The End of an Era

I've been working on several projects that, horror of horrors, cannot be shown on the internet.  This poses a problem for me -- I have trouble posting to this blog when I cannot provide pictures of the pieces I am working on.  But I decided that I can talk about them briefly, and I can report my progress.

The first quilt of the new year is completed.  It is my entry for the "Dinner at Eight" exhibit, which will hang at International Quilt Festival this fall.  I am very honored to be included in the call for entry, although of course receiving an invitation does not guarantee that the quilt will be juried into the exhibit.  But one teeny problem:  the exhibit has a theme, and as an abstract artist I find that it can be hard to communicate a theme in an obvious way.  There has been a discussion on the SAQA mailing list recently about art theory, which veered into the necessity of content in art.  In other words, art must have a message, yes or no?  But my work is abstract, and although I may feel that it has a message (or that it communicates a theme) it is certainly never an obvious interpretation.    I thought long and hard, drew out a sketch and made a quilt that I think actually will communicate the theme to most viewers.  You will have to wait for IQF this fall to judge whether I have been successful (or sooner if it is not juried into the exhibit).  It was a very interesting challenge.

The second piece is for an exhibit of 80" x 80" (plus or minus a little) bullseye quilts.  I am working on it now, and I am very pleased with the result.  Which is amazing, since when I made a large-scale bullseye quilt in Nancy Crow's "Lines, Curves, Circles" class a few years ago, I was so upset and disappointed with my piece that I cried during the critique.  Yes, I did, embarrassing myself and probably everyone else in the class. When I accepted the invitation to make a new version of the dreaded bullseye, I did so with great trepidation.  And then spent months wondering why on earth I accepted the invitation in the first place.

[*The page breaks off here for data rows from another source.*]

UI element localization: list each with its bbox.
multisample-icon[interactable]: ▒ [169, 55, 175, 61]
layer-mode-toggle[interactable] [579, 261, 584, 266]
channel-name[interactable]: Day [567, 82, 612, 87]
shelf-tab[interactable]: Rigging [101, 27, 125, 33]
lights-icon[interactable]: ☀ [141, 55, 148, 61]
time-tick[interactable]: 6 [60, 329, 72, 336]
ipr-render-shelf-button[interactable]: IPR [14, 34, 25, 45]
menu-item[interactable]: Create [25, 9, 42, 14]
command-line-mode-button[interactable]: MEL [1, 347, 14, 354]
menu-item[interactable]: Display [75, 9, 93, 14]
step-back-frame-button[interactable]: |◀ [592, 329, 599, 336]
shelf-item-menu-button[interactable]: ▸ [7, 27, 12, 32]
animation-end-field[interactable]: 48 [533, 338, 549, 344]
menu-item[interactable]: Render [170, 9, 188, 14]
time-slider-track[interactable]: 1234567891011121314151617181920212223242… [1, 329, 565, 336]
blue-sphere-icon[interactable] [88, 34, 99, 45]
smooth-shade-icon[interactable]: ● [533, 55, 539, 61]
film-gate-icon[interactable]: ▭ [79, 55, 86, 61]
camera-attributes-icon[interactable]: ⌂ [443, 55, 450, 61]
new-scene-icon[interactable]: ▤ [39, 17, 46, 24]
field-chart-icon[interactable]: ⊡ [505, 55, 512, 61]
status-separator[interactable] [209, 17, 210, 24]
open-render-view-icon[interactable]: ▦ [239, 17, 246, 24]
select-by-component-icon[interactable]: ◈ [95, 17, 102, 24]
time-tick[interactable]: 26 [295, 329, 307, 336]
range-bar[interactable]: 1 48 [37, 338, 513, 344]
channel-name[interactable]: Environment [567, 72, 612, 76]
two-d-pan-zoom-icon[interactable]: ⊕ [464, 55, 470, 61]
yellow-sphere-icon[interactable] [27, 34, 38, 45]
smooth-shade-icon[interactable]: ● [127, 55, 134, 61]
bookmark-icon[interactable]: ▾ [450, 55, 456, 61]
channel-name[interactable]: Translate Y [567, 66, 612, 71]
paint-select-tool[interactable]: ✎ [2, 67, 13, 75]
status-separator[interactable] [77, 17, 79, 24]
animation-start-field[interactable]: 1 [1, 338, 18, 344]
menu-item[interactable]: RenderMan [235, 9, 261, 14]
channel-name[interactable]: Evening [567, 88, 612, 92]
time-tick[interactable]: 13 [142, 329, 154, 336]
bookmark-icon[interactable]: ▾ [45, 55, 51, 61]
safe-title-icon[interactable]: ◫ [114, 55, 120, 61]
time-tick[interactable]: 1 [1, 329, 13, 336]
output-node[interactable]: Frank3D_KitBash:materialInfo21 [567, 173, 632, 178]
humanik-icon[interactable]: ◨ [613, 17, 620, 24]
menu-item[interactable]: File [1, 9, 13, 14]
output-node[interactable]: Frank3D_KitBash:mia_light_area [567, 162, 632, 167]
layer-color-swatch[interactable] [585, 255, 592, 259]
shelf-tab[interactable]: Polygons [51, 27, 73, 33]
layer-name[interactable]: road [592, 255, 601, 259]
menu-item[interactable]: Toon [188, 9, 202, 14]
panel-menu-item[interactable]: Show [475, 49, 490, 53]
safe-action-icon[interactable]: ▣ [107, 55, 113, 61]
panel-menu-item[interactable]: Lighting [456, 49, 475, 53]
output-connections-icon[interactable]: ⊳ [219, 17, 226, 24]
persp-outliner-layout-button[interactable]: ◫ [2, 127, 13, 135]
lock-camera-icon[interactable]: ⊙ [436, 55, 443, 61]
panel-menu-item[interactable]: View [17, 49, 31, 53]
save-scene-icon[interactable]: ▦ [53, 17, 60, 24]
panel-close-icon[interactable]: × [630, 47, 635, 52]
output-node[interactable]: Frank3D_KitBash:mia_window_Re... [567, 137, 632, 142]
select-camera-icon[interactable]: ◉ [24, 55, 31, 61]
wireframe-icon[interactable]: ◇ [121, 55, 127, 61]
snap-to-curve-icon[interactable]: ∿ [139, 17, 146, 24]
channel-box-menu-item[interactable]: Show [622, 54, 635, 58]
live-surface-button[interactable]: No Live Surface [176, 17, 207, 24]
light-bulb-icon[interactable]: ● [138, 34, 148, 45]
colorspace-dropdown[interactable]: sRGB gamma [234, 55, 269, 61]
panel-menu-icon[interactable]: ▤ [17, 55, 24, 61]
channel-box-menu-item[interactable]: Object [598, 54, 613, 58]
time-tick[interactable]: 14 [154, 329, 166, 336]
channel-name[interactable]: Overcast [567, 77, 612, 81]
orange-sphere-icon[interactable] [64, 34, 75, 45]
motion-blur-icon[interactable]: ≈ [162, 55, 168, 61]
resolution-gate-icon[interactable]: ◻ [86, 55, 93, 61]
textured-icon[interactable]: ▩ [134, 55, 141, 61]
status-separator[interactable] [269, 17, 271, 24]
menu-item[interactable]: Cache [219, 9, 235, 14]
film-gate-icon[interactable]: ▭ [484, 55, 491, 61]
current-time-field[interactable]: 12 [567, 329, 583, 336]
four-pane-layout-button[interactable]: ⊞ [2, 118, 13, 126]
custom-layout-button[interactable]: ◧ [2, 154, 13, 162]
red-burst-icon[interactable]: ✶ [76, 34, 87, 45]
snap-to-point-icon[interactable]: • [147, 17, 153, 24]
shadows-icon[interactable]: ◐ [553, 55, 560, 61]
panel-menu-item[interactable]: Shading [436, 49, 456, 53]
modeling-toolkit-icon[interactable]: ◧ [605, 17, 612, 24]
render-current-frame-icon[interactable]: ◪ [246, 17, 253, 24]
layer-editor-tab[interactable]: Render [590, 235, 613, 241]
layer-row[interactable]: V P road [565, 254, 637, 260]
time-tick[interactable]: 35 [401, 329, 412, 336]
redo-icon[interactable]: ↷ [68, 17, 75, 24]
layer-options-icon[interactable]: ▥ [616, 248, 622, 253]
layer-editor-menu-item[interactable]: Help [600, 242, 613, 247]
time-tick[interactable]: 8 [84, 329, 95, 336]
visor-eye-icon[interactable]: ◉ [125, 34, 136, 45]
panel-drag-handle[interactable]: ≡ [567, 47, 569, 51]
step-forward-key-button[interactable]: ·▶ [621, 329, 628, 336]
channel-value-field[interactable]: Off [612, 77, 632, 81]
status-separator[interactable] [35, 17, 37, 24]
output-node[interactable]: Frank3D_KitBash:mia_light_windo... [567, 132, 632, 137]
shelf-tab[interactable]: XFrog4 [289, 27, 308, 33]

Pictures must be submitted by mid March, so of course I waited until February to start making my version.  I had no clear idea for this piece.  To be honest, I didn't have even a glimmer of an idea.  I started by pinning swatches of fabric on the design wall, came up with a basic color scheme that pleased me, and sat at my sewing machine and stared at the wall.  For days.  Then, just when I had decided that I wasn't going to submit a piece after all, I had an IDEA.  I'm enjoying piecing it together.  No more tears.

At this point you are wondering what the title of the blog post has to do with any of this.  And it doesn't, really.  But....

The other significant recent happening is that, as of February 1, I am no longer a SAQA regional representative.  I have enjoyed my job as rep.  I volunteered because I felt that involvement in SAQA would help me move forward as an artist, and it has.  It has been a wonderful four years!

I received some beautiful flowers (tulips -- one of my favorite flowers) as a thank you for my service. And that picture I can post:

Comments

Norma Schlager said…
I know how frustrating it is not to be able to show what you're working on, but I'm sure they are both fabulous!
What is the 80" x 80" Bullseye for?
Jaye said…
Congratulations on a well deserved ending of the era for you! Now on to bigger things, right? Looking forward to seeing your entries!
Sharon Robinson said…
Congratulations and thank you for doing a stint with SAQA. It wouldn't exist without dedicated people like you doing this work. Maybe I should read the Quiltart list more often, the content discussion sounds interesting. I struggle with the same ideas about abstraction. But I figure there is now a pretty good 100 year history of abstract art being accepted in the art world, with or without explicit content.
I am taking an art class and a fellow student said to me: "but it has a message, a meaning in there , right?"
so even artists don't get it
I have a hard time with these themed calls also, particularly the SAQA exhibits with size limitations or specific sizes. I also find that even though I may work with a theme, viewers don't see it. And I have made some really bad art trying to use obvious representative symbols. So kudos to you for working in these constraints.